As of now, I have only completed the first step of being assessed by ACS (got a positive report). My IELTS exam has been booked for December 6th. If this ' no local experience' is indeed such a deal breaker, I would like to reconsider my decision to migrate to Australia, and probably drop the plan. I can't obtain local experience unless someone hires me, for heaven's sake. And if I am to constantly get rejected for the sole reason of not having local experience, it doesn't serve the purpose at all. I'm much better off staying where I am, if that's the current scenario in Australia. 

I'm confident of actually clearing interviews because I have pretty decent skills, but it seems like Australian immigrants with 'no local experience' aren't even getting interview calls. I wouldn't want to find myself in a situation where I have to stay in Australia for several months without a job, spending form my savings, and finally having to come back due to this ridiculous 'no local experience' rule which seem to be omnipresent across Australian employers.


----------



## chicken999 (May 2, 2013)

I think you've got to at least expect a few months of unemployment when u come. It's not an easy job market for even the locals with hundreds applying for each job. The best way to get a job is through a personal contact thus jumping the queue. My husband had to take a job as a storeman though he had no experience in that area and we were grateful to get that, though a year later it's still only part time


----------



## Nag (Jan 11, 2013)

even if u have local experience.. its difficult mostly.
the job scenarist has changed a lot since 5 years. also most software jobs are being downsized due to high manpower cost. they better opting for outsourcing.
my friend who born and brought-up here struggled to get a job.
i am here for last 1.5 years without job. all my money saved for last 20 years was consumed in 1 year or so.

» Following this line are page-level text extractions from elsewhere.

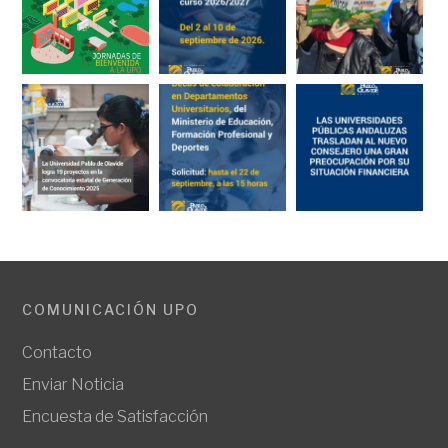
COMUNICACIÓN UPO
Contacto
Enviar Noticia
Encuesta de Satisfacción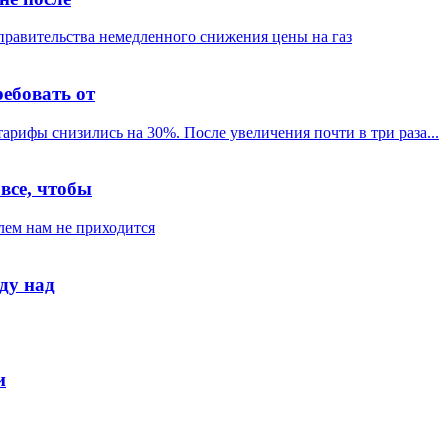
ебовать от
все, чтобы
ду над
и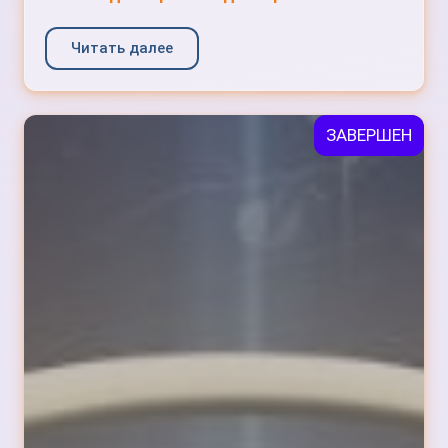
Читать далее
ЗАВЕРШЕН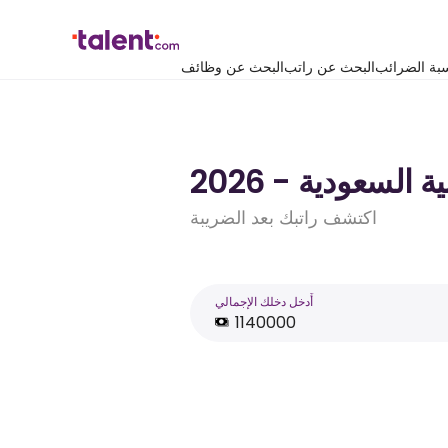
بة الضرائب
البحث عن راتب
البحث عن وظائف
اكتشف راتبك بعد الضريبة
أَدخل دخلك الإجمالي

not all bad scene. may be if u are ok with some odd jobs. then get ready.
for casual jobs. etc as of now.


----------



## Mish (Jan 13, 2013)

As chicken999 said it is not an easy job market at the moment even for Australian citizens.

Honestly, it surprises me that DIBP hasn't put a hold on the skilled visa'a considering what the job market is at the moment.

I don't work in IT but I have heard that the IT job market is not good at the moment.

Alot also depends on where you are planning on living. Capital cities are better than small towns.

Alot also depends on the luck of the draw really, but it is true that they do prefer people with local skills. However, there are some employers for them they will not worry about that. It all depends on what the employer is looking for.

Just be prepared to bring enough money to last months and be willing to do any form of job until you get a permanent full time job.


----------



## Nag (Jan 11, 2013)

All said and done. everyone says true to their experience. when i came here first time 10 years back i just applied to a job (Perth) and next day i called the consultant. He asked me to come for interview next day. Unfortunately, or as per my plan, i was about to go back to my country. 

But now a days if you apply for freshly advertised job, thinking that you applied immediately, but the fact is that already 100s if not 1000s of people already applied to the post. and if u call the consultant, the reception itself would answer your call and do not put through the concerned recruiter to talk to. 

my wife applied to 100s (IT jobs as she has experience and also many petty jobs too), if not more, jobs not even a single was successful just even for interview or at least recruiter has asked further information. u can no way able to contact the proper recruiter.
i am saying with experience as on date. many ifs and buts will be there.


----------



## Mish (Jan 13, 2013)

I definitely agree Nag. 5 years ago you could go directly to a recruitment agency register and then maybe a week later they would have job. Now you can't do that they tell you to apply for jobs online.

Very few jobs you can contact the employer directly. My husband applied for one job that had 500 applications in a day!

As soon as they get the first job it is easier after that .


----------



## Evolve Migration Aus (Nov 16, 2014)

As everyone has already stated, you will be entering a difficult job market especially when most of the technical roles are outsourced. I used to work for IBM and in every service delivery team you will find a team leader who is based in Australia while the rest of the team are remote. If you have a speciality in a particular software language then you might be able to find contractor roles i.e. not permanent ongoing job maybe for 6 months a project. Best to do a search on the local job sites to see what skills are in demand. It's not the local experience that is the problem - the problem is that a lot of experienced people have been made redundant in the past few years so there might be an oversupply of skilled workers. The recruiters have access to a pool of equally qualified candidates to choose from.


----------